マンションは、1962年に「建物の区分所有等に関する法律」が制定され、1964年の東京オリンピックや1970年代の高度経済成長期を経て、国の住宅政策もあいまって供給戸数を増やしてきました。

その結果、国土交通省住宅関連データによれば、2017年末時点で全国のマンションストック数は約644.1万戸にのぼります。

建築基準法における耐震基準は1981年6月1日に改正され、それ以前の耐震基準を「旧耐震基準」、それ以降を「新耐震基準」と呼びます。

旧耐震基準は、概ね震度5程度の地震で倒壊しないことが基準なのに対し、新耐震基準は、概ね震度6~7の地震でも倒壊しないことが基準になっています。

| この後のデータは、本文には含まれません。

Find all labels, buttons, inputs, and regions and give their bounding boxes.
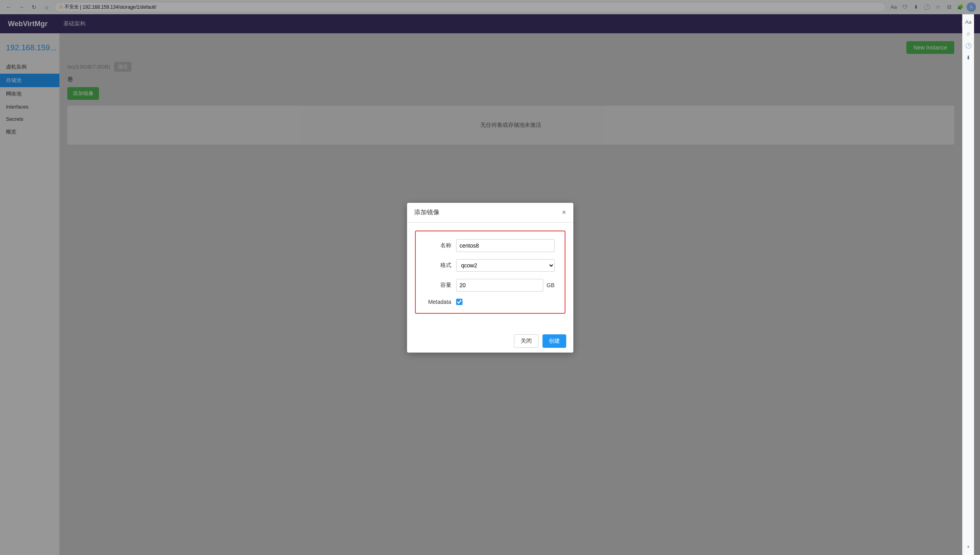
modal-header: 添加镜像 ×: [407, 203, 573, 223]
format-select[interactable]: qcow2 raw vmdk vdi: [456, 259, 555, 272]
modal-footer: 关闭 创建: [407, 330, 573, 353]
capacity-input[interactable]: [456, 279, 544, 292]
form-section: 名称 格式 qcow2 raw vmdk vdi 容量: [415, 231, 565, 314]
sidebar-favorites-icon[interactable]: ☆: [964, 29, 973, 38]
add-image-modal: 添加镜像 × 名称 格式 qcow2 raw vmdk vdi: [407, 203, 573, 353]
capacity-label: 容量: [426, 282, 451, 289]
sidebar-read-icon[interactable]: Aa: [964, 17, 973, 26]
sidebar-plus-icon[interactable]: ＋: [964, 542, 973, 551]
close-button[interactable]: 关闭: [514, 334, 539, 348]
name-label: 名称: [426, 242, 451, 249]
metadata-checkbox[interactable]: [456, 299, 462, 305]
format-row: 格式 qcow2 raw vmdk vdi: [426, 259, 555, 272]
browser-right-sidebar: Aa ☆ 🕐 ⬇ ＋: [962, 14, 974, 555]
modal-body: 名称 格式 qcow2 raw vmdk vdi 容量: [407, 223, 573, 330]
modal-overlay: 添加镜像 × 名称 格式 qcow2 raw vmdk vdi: [0, 0, 980, 555]
sidebar-downloads-icon[interactable]: ⬇: [964, 53, 973, 62]
name-row: 名称: [426, 239, 555, 252]
capacity-input-row: GB: [456, 279, 555, 292]
sidebar-history-icon[interactable]: 🕐: [964, 41, 973, 50]
format-label: 格式: [426, 262, 451, 269]
create-button[interactable]: 创建: [542, 334, 566, 348]
name-input[interactable]: [456, 239, 555, 252]
modal-title: 添加镜像: [414, 208, 440, 217]
metadata-label: Metadata: [426, 299, 451, 305]
capacity-row: 容量 GB: [426, 279, 555, 292]
modal-close-button[interactable]: ×: [562, 209, 566, 216]
capacity-unit: GB: [546, 282, 554, 288]
metadata-row: Metadata: [426, 299, 555, 305]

先に述べたマンションのストック約644.1万戸のうち、約104万戸はこの旧耐震基準で建てられたものです。

築何年から老朽化マンションと呼ぶか、その基準は一概にはいえません。マンションの法定耐用年数は、47年とされています。つまり新築後減価償却していき、最終的に税法上の建物の価値が0になるのが47年としていますが、法定耐用年数を過ぎたマンションが必ずしも老朽化マンションというわけではありません。マンションによって大規模修繕や耐震化工事の実施状況などによって実際の耐用年数は変わります。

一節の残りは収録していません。